Since He Asked...

Michael Barone has a long post today on the possibility of prosecuting reporters and/or publishers for violating the Espionage Act:

Part of me says that a prosecution of the Times and its sources would be fully justified... That part of me also tends to think that the Times, in its contradictory stances on the Plame and NSA disclosures, has been acting out of malicious political motives and in reckless disregard of the real security interests of the United States. So a prosecution would be a fair comeuppance. But part of me is also genuinely queasy about the prospects of prosecutions of the press, queasy about the possibility of selective prosecution if not now then in the future, queasy about giving prosecutors the task of determining which secrets are essential to the national security and which are just the results of casual overclassification, queasy lest the government by overclassification enforced by prosecution should unduly restrict the flow of information to the public.

The answer when there are grave risks on all sides is that everyone should act with caution and restraint. The Times hasn't. It has recklessly brought this peril on itself. But that doesn't mean that the government shouldn't act with caution and restraint. I'm glad the decision isn't mine to make. What's your call?

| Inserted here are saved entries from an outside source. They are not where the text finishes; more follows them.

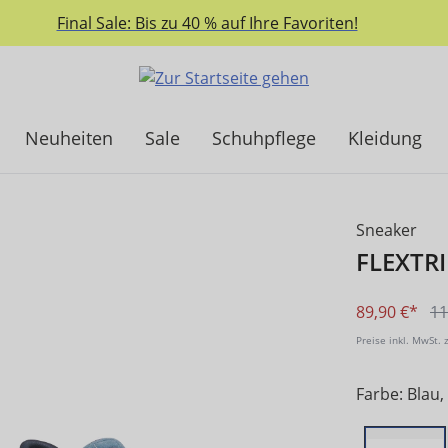
Final Sale: Bis zu 40 % auf Ihre Favoriten!
Neuheiten
Sale
Schuhpflege
Kleidung
Sneaker
FLEXTR
89,90 €*
11
Preise inkl. MwSt. 
Farbe: Blau,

I'm glad you asked. Here's my call, from about five months back:

Speaking as just one of the multitudes of "little people" with security clearances who're regularly reminded of the severe legal penalties for just making an honest mistake in failing to protect classified information (never mind deliberately revealing anything), I can't say I feel any sympathy for the bigger wigs in D.C. who just as regularly commit violations that would put me in jail.

The law applies to everybody equally--or at least it ought to. Pat Leahy, Dick Shelby, Sandy-freakin'-Berger and everybody who works for them ought to face the same jeopardies I do when it comes to protecting this information, and if Jack Shafer and "national security reporters" don't like it, tough.

You want to try and change those laws and/or their penalties, go right ahead. It's a free country. But don't sit there and tell me the "big boys" deserve the special privilege they've been getting from federal prosecutors who don't want to cross the press.

That goes for the "journalists" who knowingly publish classified information as well. The law is the same for everybody--or at least it should be. As I've said many times before, reporters are not superior beings. They are not entitled to a seperate set of rules from everybody else.

If the law applies to me, it damn well also applies to them.